1. Introdução
As sociedades comerciais, na situação
de pessoas jurídicas que são, praticam seus atos através de representantes
legais, seus diretores. Estes não contraem responsabilidade pessoal pelos atos
praticados dentro da lei ou do estatuto, e não respondem pelo cumprimento das
obrigações contraídas no exercício desta função, posto que, não são suas, mas
da sociedade. Seus atos estão vinculados ao objeto social, determinado no
estatuto social, não podendo praticá-los fora da finalidade da empresa, sob
pena de serem considerados atos ultra vires societatis.
A teoria do ato ultra
vires societatis ,ora estudada, é de origem
anglo-saxônica, e de acordo com ela, a sociedade não responde pelos atos de
seus representantes legais praticados com extravagância do objeto social. O ato
ultra vires societatis é
aquele praticado pelo gerente fora ou além dos limites postos pelo objeto
social, figurando-se o abuso da razão social.
Aplicando essa teoria em termos
absolutos, a sociedade não se responsabiliza por tais atos, mesmo que eles
trouxerem vantagens à empresa; os atos estranhos ao objeto social são
insanavelmente nulos, mesmo quando hajam sido deliberados por decisão unânime
dos sócios. Qualquer negócio realizado pela companhia além de seus poderes é
nulo e não pode ser ratificado de modo algum.

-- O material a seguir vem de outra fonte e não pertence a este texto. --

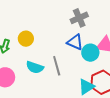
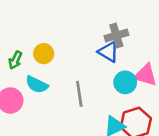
blue triangle: (75, 42) -> (108, 52), moved
cyan semicircle: (35, 67) -> (37, 85), moved

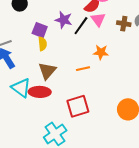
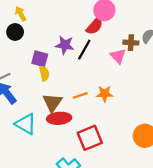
pink triangle: (98, 19) -> (118, 56), moved
orange star: (101, 52) -> (105, 94), moved
orange line: (83, 69) -> (80, 95), moved
red ellipse: (40, 92) -> (59, 118), moved

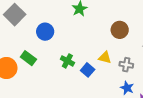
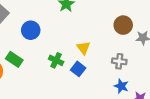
brown circle: (120, 30) -> (123, 25), moved
yellow triangle: (105, 58) -> (83, 48), moved, turned 40

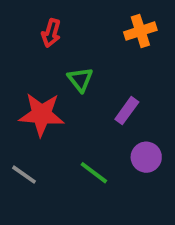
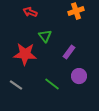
red arrow: (51, 33) -> (30, 12), turned 96

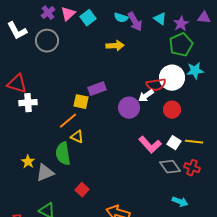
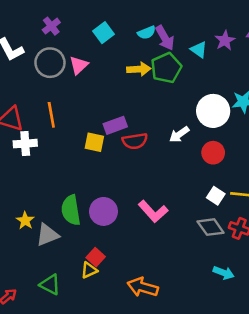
pink triangle: (68, 14) -> (79, 65), moved
cyan semicircle: (121, 18) -> (147, 33), turned -40
cyan triangle: (160, 19) -> (199, 50), moved
green pentagon: (181, 45) -> (166, 68), moved
red semicircle: (156, 85) -> (135, 141), moved
purple circle: (129, 108) -> (103, 211), moved
orange line: (68, 121) -> (51, 115), moved, turned -60
yellow triangle: (77, 137) -> (89, 270), moved, turned -48
pink L-shape: (150, 145) -> (153, 211), moved

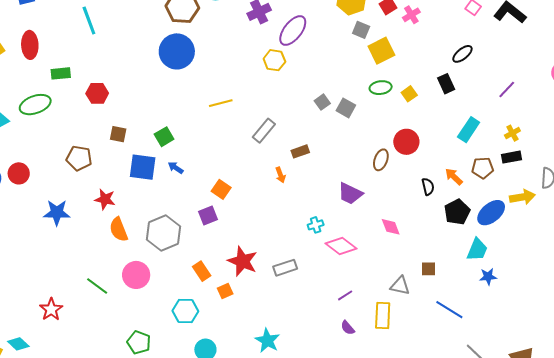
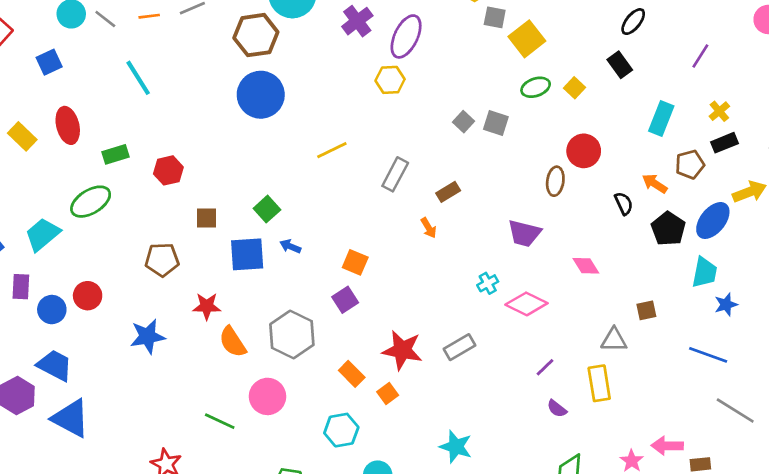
blue line: (449, 310) -> (708, 355), moved

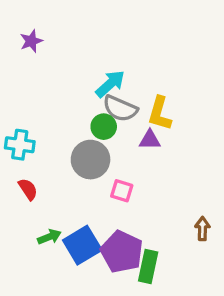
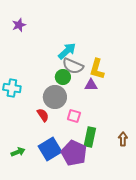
red semicircle: (28, 189) -> (43, 115), moved
green arrow: (49, 237) -> (18, 152), moved
green rectangle: (148, 266) -> (90, 137), moved

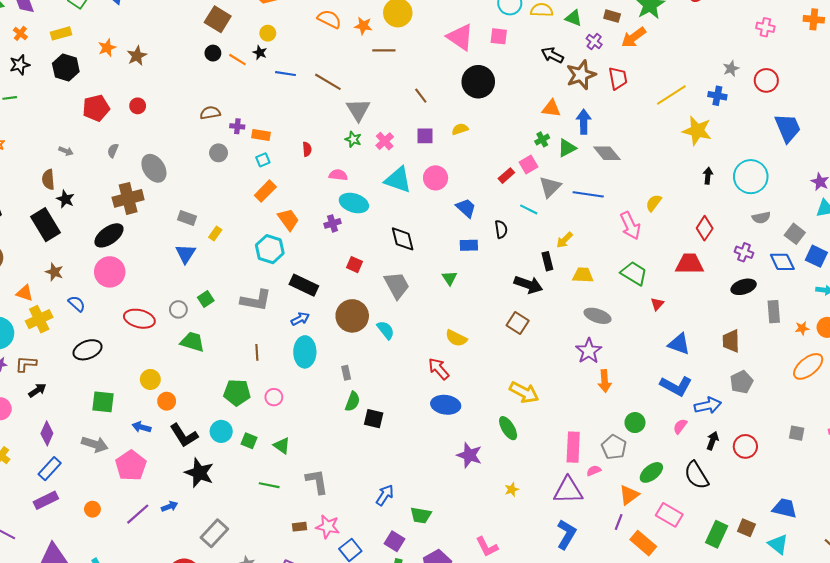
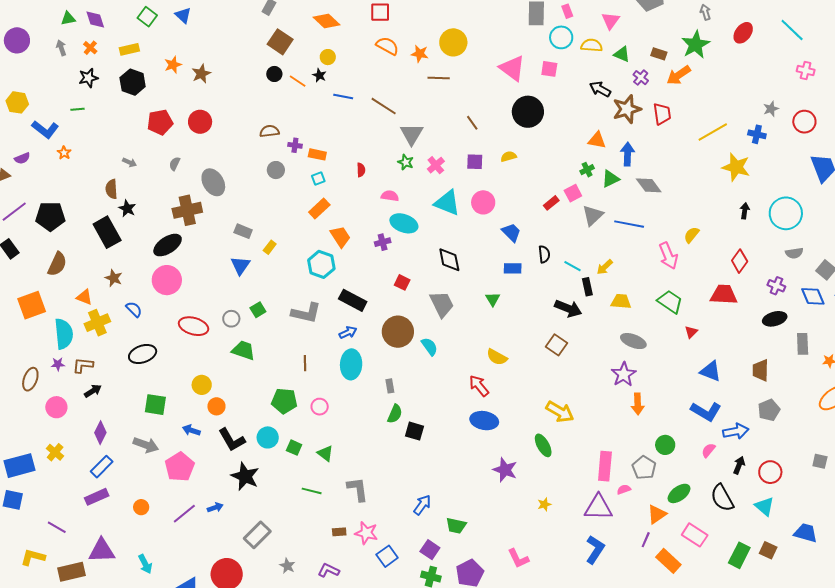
red circle: (138, 106) -> (200, 122), size x1.5
cyan line: (529, 209) -> (573, 266), moved
cyan triangle: (778, 544) -> (765, 506), moved

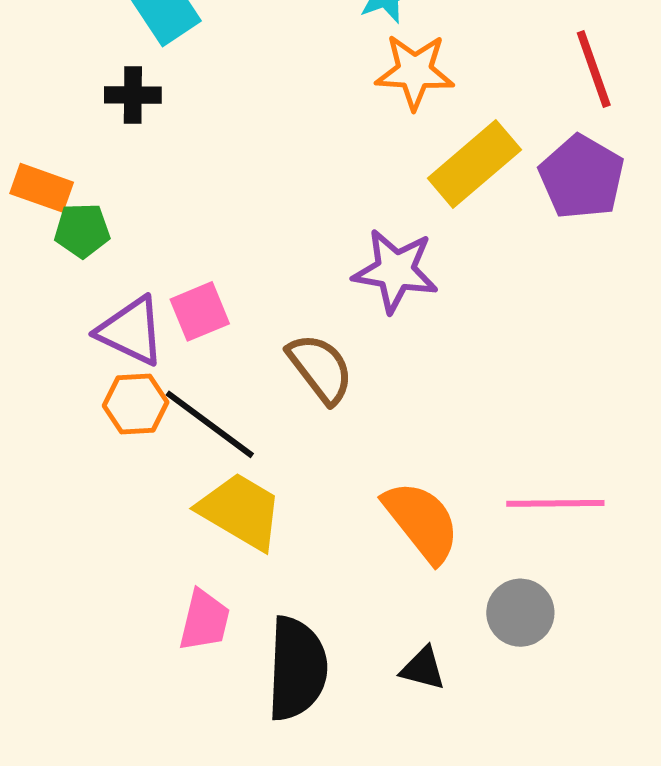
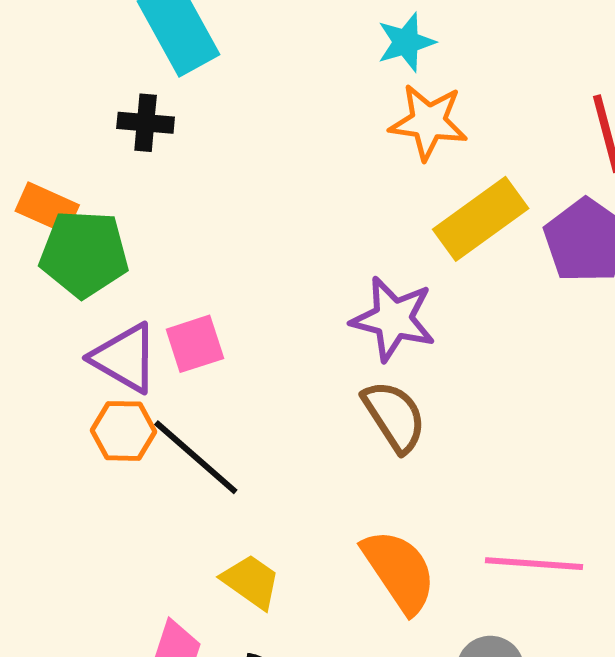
green pentagon: (82, 230) -> (84, 254), size x1.6
brown semicircle: (320, 368) -> (394, 416), moved
yellow trapezoid: (241, 511) -> (251, 581), moved, size x0.7

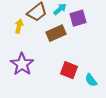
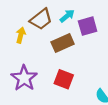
red square: (69, 70) -> (64, 79), moved

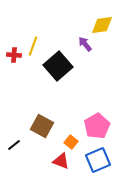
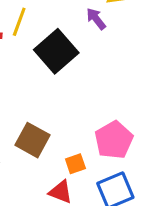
orange square: (71, 142) -> (75, 164), turned 32

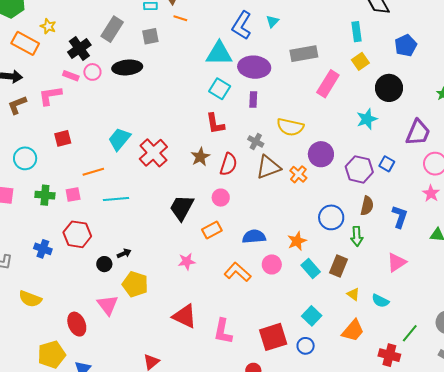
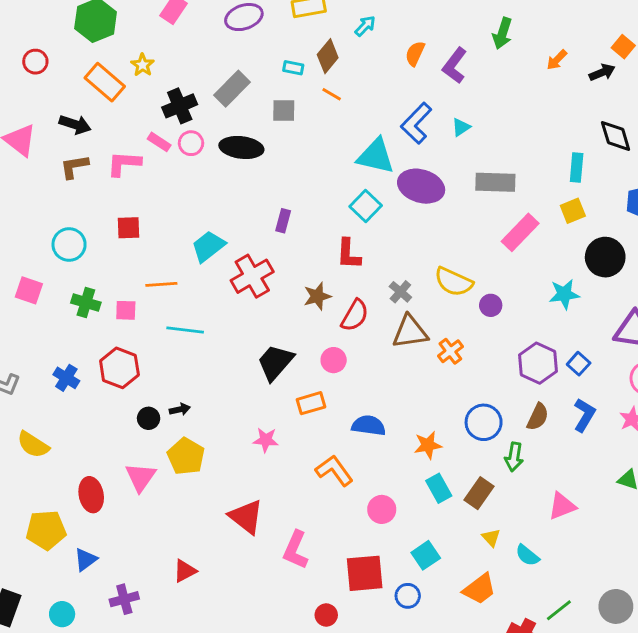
purple rectangle: (253, 99) -> (283, 221), moved
purple circle: (321, 154) -> (491, 305), moved, size x0.6
blue L-shape: (400, 217) -> (584, 415), moved
pink circle: (272, 264) -> (382, 509), moved

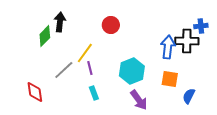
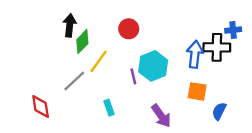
green diamond: (45, 36) -> (82, 42), moved
purple line: (90, 68) -> (133, 76), moved
cyan hexagon: (132, 71) -> (153, 66), moved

Em termos relativos, a sociedade
comercial só não se responsabiliza pelos atos praticados fora do objeto social
dos quais não tenha obtido vantagem ou, no caso da sociedade anônima, não tenha
sido ratificado pela assembléia geral.
2. Aplicação da teoria
O objeto social limita a atividade do
gerente, que não é responsável pelos atos normais que pratica na gestão, à
frente da empresa. O fim da sociedade é realizar o objeto social, sendo de
extrema importância a sua descrição precisa e completa, pois os atos que o
violam podem ser perigosos para os acionistas e credores.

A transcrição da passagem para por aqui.